> [What to do]
Everything from the line that contains "Кривом Роге: перед судом предстанут 13" to the end of the listing below, both ends included, is to be transcribed word for word, and nothing else.

> [Task data]
↓↓↓

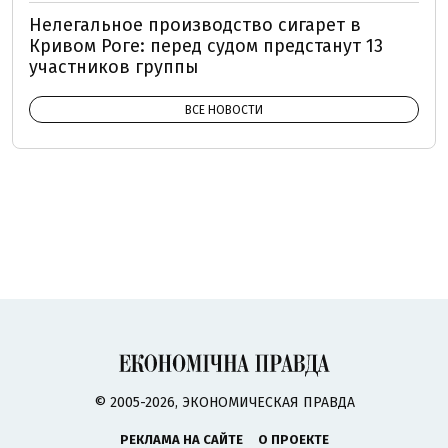
Нелегальное производство сигарет в
Кривом Роге: перед судом предстанут 13
участников группы
ВСЕ НОВОСТИ
© 2005-2026, ЭКОНОМИЧЕСКАЯ ПРАВДА
РЕКЛАМА НА САЙТЕ
О ПРОЕКТЕ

↑↑↑

> [Written answer]
Кривом Роге: перед судом предстанут 13
участников группы
ВСЕ НОВОСТИ
© 2005-2026, ЭКОНОМИЧЕСКАЯ ПРАВДА
РЕКЛАМА НА САЙТЕ
О ПРОЕКТЕ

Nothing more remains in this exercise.